A reading from the book of Genesis (1:26-28):

Then God said, “Let us make man in our image, after our likeness; and let them have dominion over the fish of the sea, and over the birds of the air, and over the cattle, and over all the earth, and over every creeping thing that creeps upon the earth.” So God created man in his own image, in the image of God he created him; male and female he created them. And God blessed them, and God said to them, “Be fruitful and multiply, and fill the earth and subdue it; and have dominion over the fish of the sea and over the birds of the air and over every living thing that moves upon the earth.”

During Advent, the days are getting shorter and the nights are getting longer. Every night there is more darkness. If we look around we just see darkness, but if we look up we see frosty pin-pricks of light. When we see the gigantic sky, the moon and stars that God arranged, we may wonder: If God is so powerful and great, why does he pay any attention to little things like us?

Adam and Eve

The Bible says that God made us more important than the moon and all the stars and everything in the night sky put together. He made us in his own image, which means that we can know God and love him, which no star or animal or plant can do. Just as God is the king of the whole world, he made us kings over all the animals and all the fish and everything else that lives on the earth or in the sea.

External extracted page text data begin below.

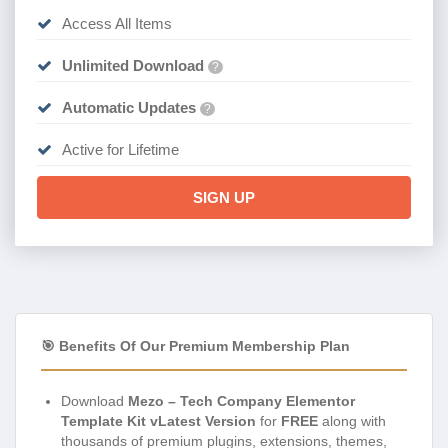
Access All Items
Unlimited Download
?
Automatic Updates
?
Active for Lifetime
SIGN UP
🎯 Benefits Of Our Premium Membership Plan
Download
Mezo – Tech Company Elementor
Template Kit vLatest Version
for
FREE
along with
thousands of premium plugins, extensions, themes,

Why did God make us kings? He made us kings over the world so that we could lead the whole world back to him. Everything that came from God needs to go to God, and we are supposed to bring the world to him.

How can we bring the world to God? It is very simple to say, but very hard to do. What would happen if a king gave himself to God? Wouldn’t that king’s whole kingdom be a gift too? We bring the world to God by giving him ourselves. If we trust God for everything we need, praise God for all his wonderful works, and love God above all things, then the whole world becomes a gift to him.

Prayer

Glory be to the Father, and to the Son, and to the Holy Spirit, as it was in the beginning, is now, and ever shall be, world without end. Amen.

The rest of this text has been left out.